EXERCISE DETAILS ->
Write out, exactly and only, the lines that run from the top of the records to the line with "Latest News". Include both ends; exclude pictures.

(Saved entries)

============

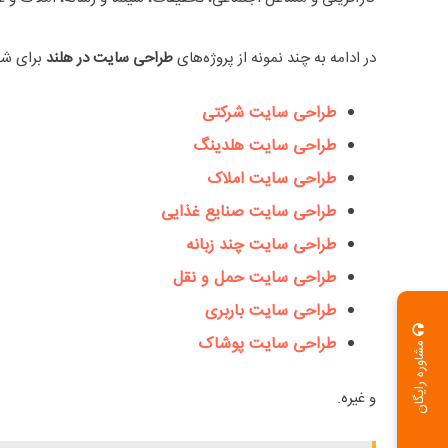
در ادامه به چند نمونه از پروژه‌های
طراحی سایت در هلند
برای شهر
طراحی سایت شرکتی
طراحی سایت هلدینگ
طراحی سایت املاک
طراحی سایت صنایع غذایی
طراحی سایت چند زبانه
طراحی سایت حمل و نقل
طراحی سایت باربری
طراحی سایت پوشاک
مشاوره رایگان
و غیره.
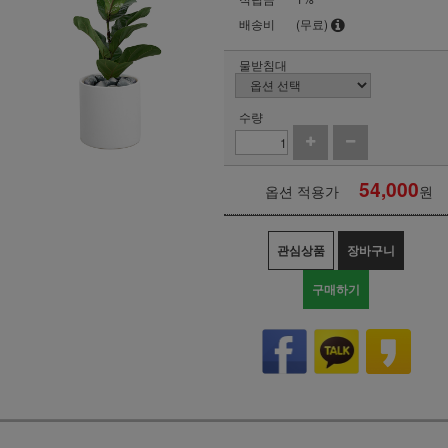
배송비
(무료)
물받침대
수량
54,000
옵션 적용가
원
관심상품
장바구니
구매하기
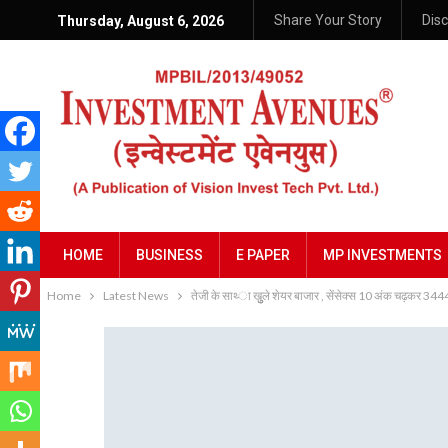
Share Your Story
Dis
Thursday, August 6, 2026
HOME
BUSINESS
E PAPER
MP INVESTMENTS
Home
Latest News
तेजी के साथ्‍ा खुुुुले शेयर बाजार , सेंसेक्स 10 अंक चढ़कर 34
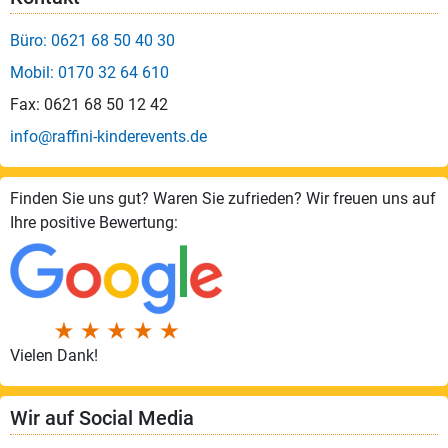
Büro: 0621 68 50 40 30
Mobil: 0170 32 64 610
Fax: 0621 68 50 12 42
info@raffini-kinderevents.de
Finden Sie uns gut? Waren Sie zufrieden? Wir freuen uns auf
Ihre positive Bewertung:
Vielen Dank!
Wir auf Social Media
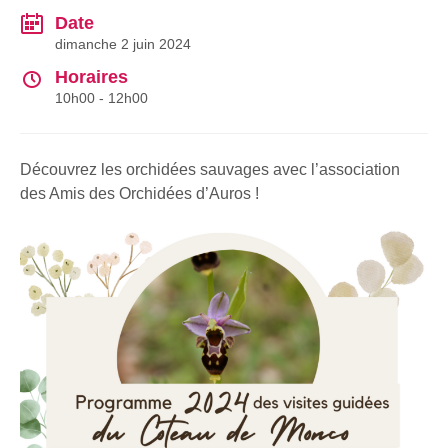
Date
dimanche 2 juin 2024
Horaires
10h00 - 12h00
Découvrez les orchidées sauvages avec l’association
des Amis des Orchidées d’Auros !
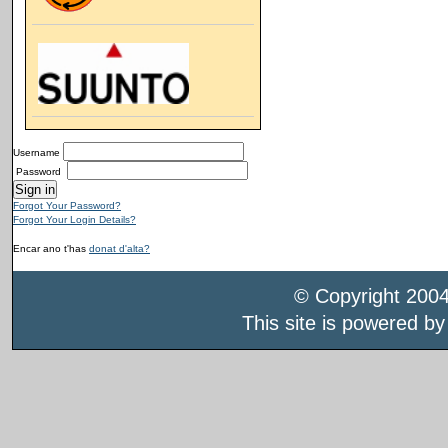
Username
Password
Forgot Your Password?
Forgot Your Login Details?
Encar ano t'has
donat d'alta?
© Copyright 200
This site is powered b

============

ANSWER TO THIS TASK ->
در ادامه به چند نمونه از پروژه‌های
طراحی سایت در هلند
برای شهر
طراحی سایت شرکتی
طراحی سایت هلدینگ
طراحی سایت املاک
طراحی سایت صنایع غذایی
طراحی سایت چند زبانه
طراحی سایت حمل و نقل
طراحی سایت باربری
طراحی سایت پوشاک
مشاوره رایگان
و غیره.
배송비
(무료)
물받침대
수량
54,000
옵션 적용가
원
관심상품
장바구니
구매하기
Share Your Story
Dis
Thursday, August 6, 2026
HOME
BUSINESS
E PAPER
MP INVESTMENTS
Home
Latest News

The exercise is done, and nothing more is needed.